Whole-Body End-Pose Planning for Legged Robots on Inclined Support Surfaces in Complex Environments

Published in IEEE-RAS 18th International Conference on Humanoid Robots (Humanoids), 2018

Online Digital Library

Download PDF

Recommended citation: H. Ferrolho, W. Merkt, Y. Yang, V. Ivan and S. Vijayakumar, "Whole-Body End-Pose Planning for Legged Robots on Inclined Support Surfaces in Complex Environments," in IEEE-RAS 18th International Conference on Humanoid Robots (Humanoids), Beijing, China, 2018.

Abstract

Planning balanced whole-body reaching configurations is a fundamental problem in humanoid robotics on which manipulation and locomotion planners depend on. While finding valid whole-body configurations in free space and on flat terrains is relatively straightforward, the problem becomes extremely challenging when obstacle avoidance is taken into account, and when balancing on more complex terrains, such as inclined supports or steps. Previous work using Paired Forward-Inverse Dynamic Reachability Maps demonstrated fast end-pose planning on flat terrains at different heights by decomposing the kinematic structure and leveraging combinatorics.
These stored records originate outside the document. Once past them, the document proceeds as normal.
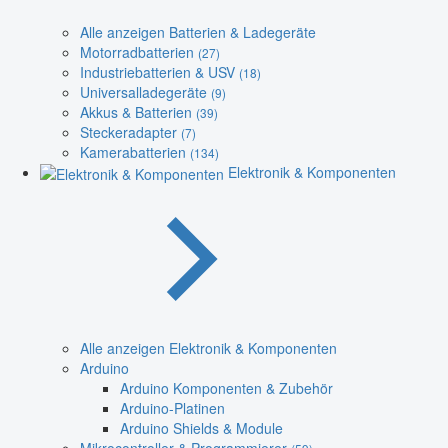
Alle anzeigen Batterien & Ladegeräte
Motorradbatterien
(27)
Industriebatterien & USV
(18)
Universalladegeräte
(9)
Akkus & Batterien
(39)
Steckeradapter
(7)
Kamerabatterien
(134)
Elektronik & Komponenten
Alle anzeigen Elektronik & Komponenten
Arduino
Arduino Komponenten & Zubehör
Arduino-Platinen
Arduino Shields & Module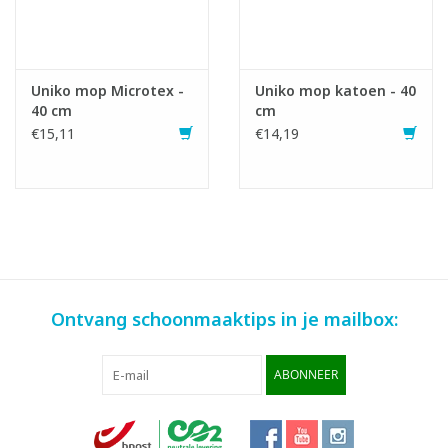
Uniko mop Microtex -
Uniko mop katoen - 40
40 cm
cm
€15,11
€14,19
Ontvang schoonmaaktips in je mailbox:
ABONNEER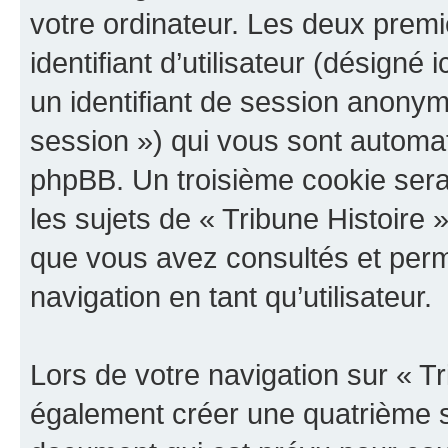
votre ordinateur. Les deux prem
identifiant d’utilisateur (désigné ic
un identifiant de session anonyme
session ») qui vous sont automat
phpBB. Un troisième cookie sera
les sujets de « Tribune Histoire »
que vous avez consultés et perme
navigation en tant qu’utilisateur.
Lors de votre navigation sur « T
également créer une quatrième s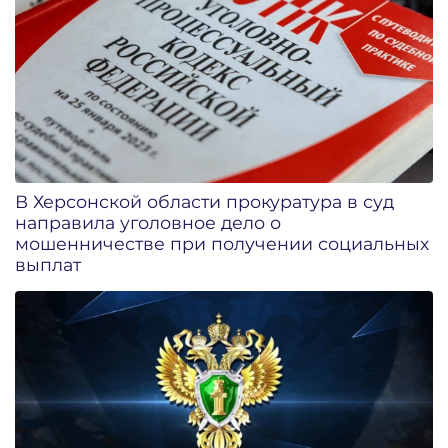
В Херсонской области прокуратура в суд
направила уголовное дело о
мошенничестве при получении социальных
выплат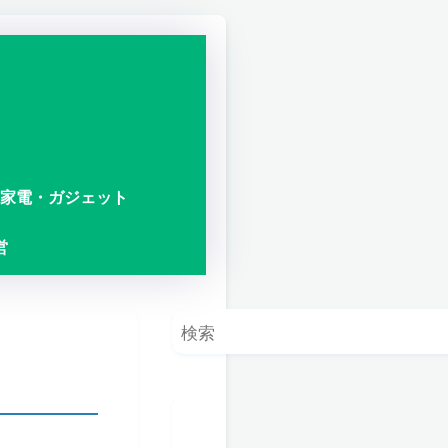
家電・ガジェット
営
In this paper, we present an efficient whole-body end-pose planning framework capable of finding collision-free whole-body configurations in complex environments and on sloped support regions. The main contributions in this paper are twofold: (i) the integration of contact property information of support regions into both precomputation and online planning stages, including whole-body static equilibrium robustness, and (ii) the proposal of a more informed and meaningful sampling strategy for the lower-body. We focus on humanoid robots throughout the paper, but all the principles can be applied to legged platforms other than bipedal robots. We demonstrate our method on the NASA Valkyrie humanoid platform with 38 Degrees of Freedom (DoF) over inclined supports. Analysis of the results indicate both higher success rates - greater than 95 % and 80 % on obstacle-free and highly cluttered environments, respectively - and shorter computation times compared to previous methods.